MADISON — It’s a waiting game for officials in Madison and Anson as abatement requests from 2016 on the closed Madison Paper Industries mill and its associated hydroelectric assets in both towns remain in limbo awaiting decisions that could cost the towns more than $1 million in rebates.

“The matter is still between the towns’ attorneys and the mill’s attorneys. We haven’t heard anything,” Madison Town Manager Tim Curtis said Friday.

Both sides are still waiting for a hearing date for the case to be set before the state Board of Property Tax Review.

The former owners, UPM-Kymmene Inc. and Northern SC Paper Corp., a subsidiary of The New York Times Co., are challenging the assessment of the property as of April 1, 2016, according to Curtis.

The town of Madison set the value of the property at $73 million — about $37 million for the hydropower assets and about $35 million for the papermaking plant. Curtis said the assessments were made when the paper mill was in full operation, so the values are correct from the town’s point of view.

The worst case scenario would be for the town of Madison to owe the company $931,316 plus interest, Curtis said.

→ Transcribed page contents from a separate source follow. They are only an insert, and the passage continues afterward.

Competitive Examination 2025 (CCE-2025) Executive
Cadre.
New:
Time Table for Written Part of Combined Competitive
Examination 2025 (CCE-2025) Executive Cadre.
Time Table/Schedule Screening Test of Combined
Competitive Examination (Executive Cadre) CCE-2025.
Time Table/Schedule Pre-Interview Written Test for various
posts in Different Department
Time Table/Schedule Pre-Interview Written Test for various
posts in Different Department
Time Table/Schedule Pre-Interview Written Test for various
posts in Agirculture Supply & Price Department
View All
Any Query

“They came back to us in a letter to their lawyer and said, ‘We don’t think it’s worth anyway near that. We think the hydro asset in Madison is worth only $20 million and the papermaking facilities are only worth $5 million,'” Curtis said. “So we had a $48 million gap between what we assessed the value at and what they wanted to be at.”

In the wake of the closure of Madison Paper Industries, the company last year asked town officials in both Anson and Madison for a reduction in the amount of property taxes that were paid last year. The mill ceased production in May 2016, laying off 215 people in the state’s fifth paper mill closure in two years.

The mill owners announced the sale of the mill site in December, saying the mill property was sold to a “joint venture” of New Mill Capital Holdings, of New York; Perry Videx, of Hainesport, New Jersey; and Infinity Asset Solutions, of Toronto.

In March, local officials said they were actively courting bottled water company Poland Spring in a bid to bring economic life back to the shuttered Madison paper mill property, an early sign that there could be new prospects for jobs and investment there.

Curtis and Gregory Schain at New Mill Capital Holdings in New York City said any agreement for the sale of the mill property is also on hold, pending the sale of the hydroelectric facilities. The mill’s hydropower assets are being marketed separate from the mill transaction. There are bidders for the hydro assets, officials say.

Poland Spring is seeking a new site in western Maine for a $50 million water bottling plant and access to at least two additional springs that would boost the company’s production capacity by nearly 45 percent, the Portland Press Herald reported last month. Poland Spring has not actually bid on the hydro assets, but Madison area officials are making the pitch.

The local Board of Assessors, which in Madison also is the Board of Selectmen, denied the company’s abatement request last year. Madison does not have a town Board of Assessment Review as does neighboring Skowhegan, which went through an abatement with Sappi North America last year.

Curtis said that because the property is an industrial complex valued at more than $1 million, the appeal automatically goes to the state board for review.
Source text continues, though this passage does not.